Modern Russian Poetry/Valery Brusov
Valery Brusov
(Born 1873)
Brusov's biography coincides with his bibliography. He has filled his life with the labors of a curious-minded poet and a sensitive erudite. In 1913, at the age of forty, he began publishing the complete edition of his works in twenty-five volumes. In addition to poetry, original and translated, it includes two novels, tales, dramas, and critical work. His tales and dramas have a timeless, abstract quality, a curious combination of the Wellsian and the Poe-esque. His two large novels are marvelous studies in the archæaeology of the soul, restoring as they do the psyche of the Roman decadence and of Germany's dying Middle Ages.

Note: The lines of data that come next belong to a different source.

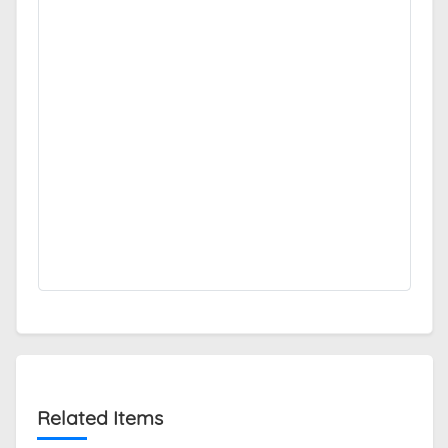
Related Items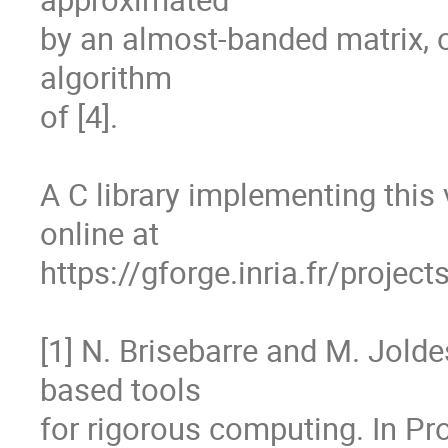
by an almost-banded matrix, o
algorithm

of [4].

A C library implementing this 
online at

https://gforge.inria.fr/projec
[1] N. Brisebarre and M. Jold
based tools

for rigorous computing. In Pro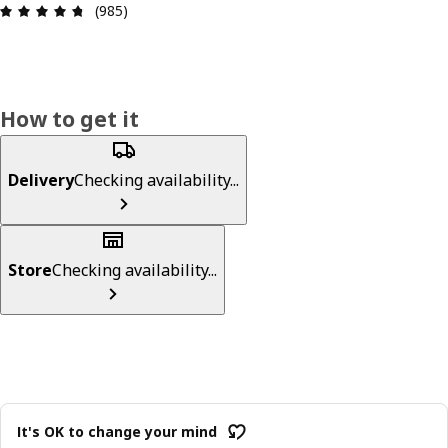
Review: 4.7 out of 5 stars. Total reviews: 985
(985)
How to get it
Delivery
Checking availability...
Store
Checking availability...
It's OK to change your mind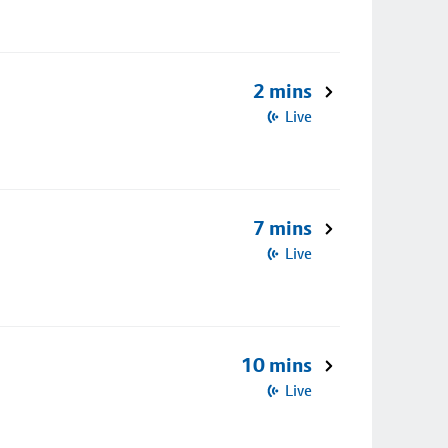
2 mins
Live
7 mins
Live
10 mins
Live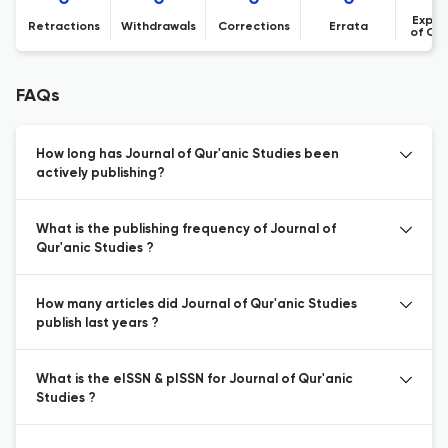
Expre
Retractions
Withdrawals
Corrections
Errata
of Co
FAQs
How long has Journal of Qur'anic Studies been
actively publishing?
What is the publishing frequency of Journal of
Qur'anic Studies ?
How many articles did Journal of Qur'anic Studies
publish last years ?
What is the eISSN & pISSN for Journal of Qur'anic
Studies ?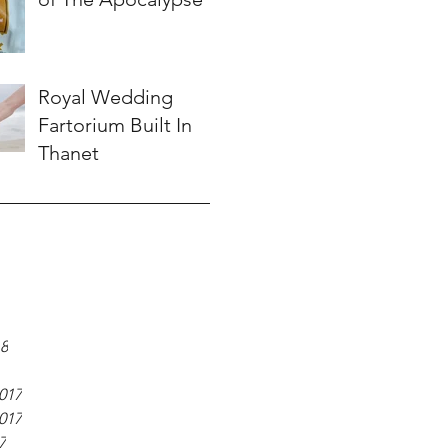
Royal Wedding
Fartorium Built In
Thanet
18
017
017
7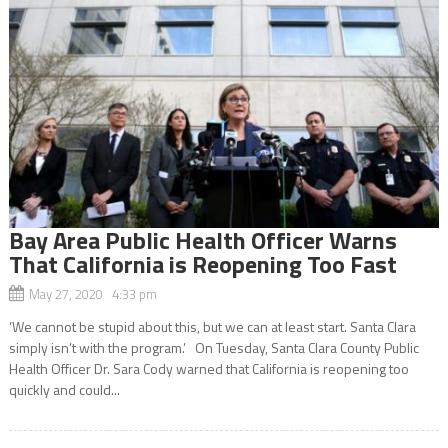
Bay Area Public Health Officer Warns
That California is Reopening Too Fast
May 27, 2020 4:33 pm
‘We cannot be stupid about this, but we can at least start. Santa Clara
simply isn’t with the program.’ On Tuesday, Santa Clara County Public
Health Officer Dr. Sara Cody warned that California is reopening too
quickly and could...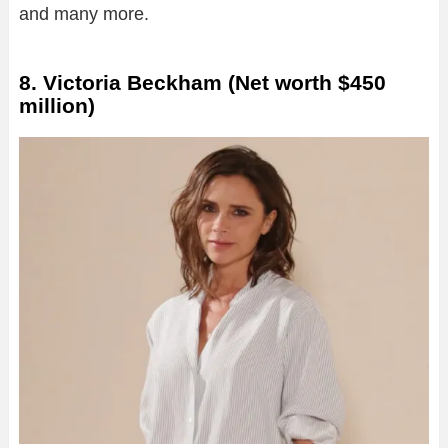
and many more.
8. Victoria Beckham (Net worth $450
million)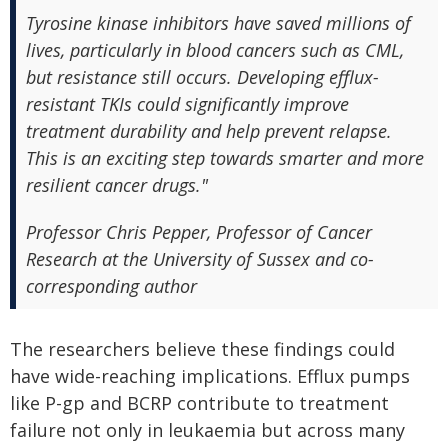
Tyrosine kinase inhibitors have saved millions of
lives, particularly in blood cancers such as CML,
but resistance still occurs. Developing efflux-
resistant TKIs could significantly improve
treatment durability and help prevent relapse.
This is an exciting step towards smarter and more
resilient cancer drugs."
Professor Chris Pepper, Professor of Cancer
Research at the University of Sussex and co-
corresponding author
The researchers believe these findings could
have wide-reaching implications. Efflux pumps
like P-gp and BCRP contribute to treatment
failure not only in leukaemia but across many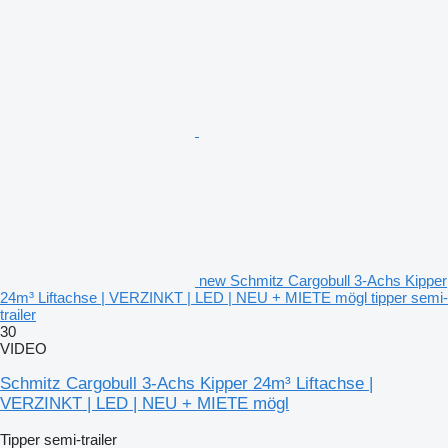
new Schmitz Cargobull 3-Achs Kipper
24m³ Liftachse | VERZINKT | LED | NEU + MIETE mögl tipper semi-
trailer
30
VIDEO
Schmitz Cargobull 3-Achs Kipper 24m³ Liftachse |
VERZINKT | LED | NEU + MIETE mögl
Tipper semi-trailer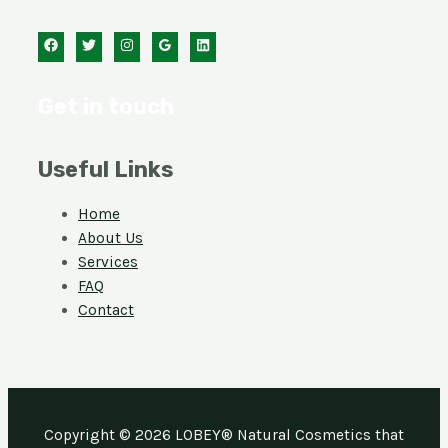
Get in touch
Useful Links
Home
About Us
Services
FAQ
Contact
Copyright © 2026 LOBEY® Natural Cosmetics that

Before he came of age he fell under the spell of the French symbolists and his argosy began by sailing under their colors. His European years sharpened these sympathies. He tried to transplant the French vers libre into Russian soil, and among other things, an anthology of French lyrics of the nineteenth century bears witness to his Gallic apprenticeship. Indeed, he achieved a leading place among the Russian symbolists, becoming an editor of their Moscow organ (Vesy: The Balance). Yet although he adopted all the manners and mannerisms of the neo-romantic reaction, such as aversion to reality, violent eroticism and extreme individualism, by temperament Brusov is more of a Parnassian. His later work shows a gravitation toward a soberer and more objective conception of art. His craftsmanship is careful and conscious, whether he wanders down the ages, dedicating a line to every god, or traces the pattern of his own moods, or, like his master Verhaeren, finds a rhythm for the voices of the city. According to Gautier's precept, he works "dans le bloc résistant." He has an eye for imagery and an ear trained to complex orchestration.
The revolution has not exiled Brusov, and he is laboring to preserve the continuity of Russia's culture. In a literary capacity he holds an important Government post.